El faro estaba completamente a oscuras cuando Sara llegó. La estructura parecía más alta y ominosa que nunca, como si las sombras lo hubieran transformado en una especie de monstruo inmóvil, observando su llegada. Sujetando el medallón de Lena entre sus dedos, Sara subió la empinada colina hasta la puerta de hierro oxidado, que esta vez parecía haberse abierto por sí sola.
Al cruzar el umbral, el viento gélido la rodeó, y la luz de su linterna apenas iluminaba el espacio a su alrededor. A pesar del miedo, Sara avanzó, cada paso resonando en la soledad del faro. Sabía que iba a enfrentarse a algo mucho más oscuro que la vez anterior.

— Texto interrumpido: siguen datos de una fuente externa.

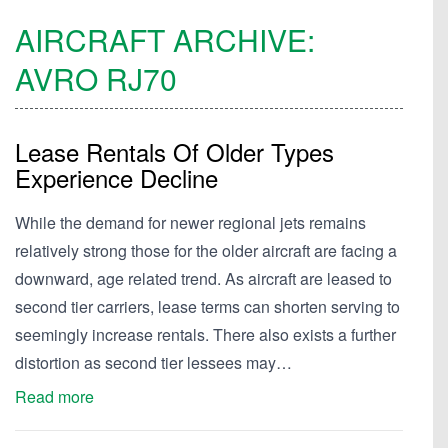
AIRCRAFT ARCHIVE:
AVRO
RJ70
Lease Rentals Of Older Types
Experience Decline
While the demand for newer regional jets remains
relatively strong those for the older aircraft are facing a
downward, age related trend. As aircraft are leased to
second tier carriers, lease terms can shorten serving to
seemingly increase rentals. There also exists a further
distortion as second tier lessees may…
Read more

Cuando llegó a la base de la escalera, un leve murmullo llenó el aire. Eran voces, lejanas y sollozantes, susurrando palabras ininteligibles. Al poner su mano sobre la barandilla, un frío estremecedor recorrió su cuerpo, como si la propia estructura estuviera llena de lamentos antiguos. Decidió subir, concentrándose en el medallón y en el recuerdo de Lena para no perder el control.
A medida que ascendía, las voces se intensificaron, y Sara comenzó a ver sombras fugaces por el rabillo del ojo, figuras que aparecían y desaparecían en un susurro. Al llegar a la sala de la linterna, el murmullo se convirtió en un grito desgarrador, un sonido que llenaba el espacio, resonando en los muros y en su propia mente.
—¿Quiénes son ustedes? —preguntó Sara, tratando de mantener la calma.
Las sombras, que antes solo habían sido figuras sin forma, comenzaron a definir rostros; eran personas de distintas épocas, mujeres, hombres y niños, todos con miradas de profundo sufrimiento. Una de las figuras, un hombre de mirada perdida se acercó a ella.
—Somos los que el faro nunca dejó ir —dijo, en un tono de desconsuelo—. Durante años hemos vagado aquí, atrapados en una tormenta interminable, esperando que alguien nos libere.
Sara sintió el peso de cada palabra, entendiendo la carga que esas almas llevaban consigo. Decidida a ayudarlos, sostuvo el medallón con más fuerza y recordó las palabras de Héctor: debía guiarlos hacia la luz. Respiró hondo y trató de conectar con esa energía que le había permitido liberar a Lena.
—He venido a ayudarlos. Si me siguen, les prometo que encontrarán la paz —dijo, intentando proyectar calma en su voz.
Las sombras observaron el medallón en su mano, y una suave luz comenzó a emanar de él. Los rostros de las almas atrapadas se suavizaron, y poco a poco, una tras otra, comenzaron a acercarse a Sara, atraídas por esa luz. Era como si el propio medallón abriera un portal en el faro, una salida hacia algo que iba más allá de ese lugar de tormento.
Mientras el último de los espíritus desaparecía en la luz, el viento en la sala cesó, y el silencio llenó el espacio. Sara, agotada, se dejó caer al suelo, sintiendo cómo el peso de todo lo vivido comenzaba a desvanecerse. Sabía que había logrado su objetivo, que esas almas finalmente habían encontrado descanso.
Pero en ese instante, una última sombra apareció en la habitación, distinta a las demás. Era la figura oscura y sin rostro que había visto antes, la que había intentado hablar con ella en su primer encuentro en el faro. La figura la miraba, como si estuviera esperando algo más.
—¿Quién eres tú? —preguntó, sintiendo un temor renovado.
La figura no respondió. Pero, en un destello, el rostro de Lena apareció brevemente sobre la sombra, y Sara comprendió que no solo había ayudado a su hermana, sino que también había hecho las paces con el propio faro, liberando algo mucho más antiguo y siniestro que las almas atrapadas. La figura, con una mirada agradecida, se desvaneció finalmente, dejando la sala en completa calma.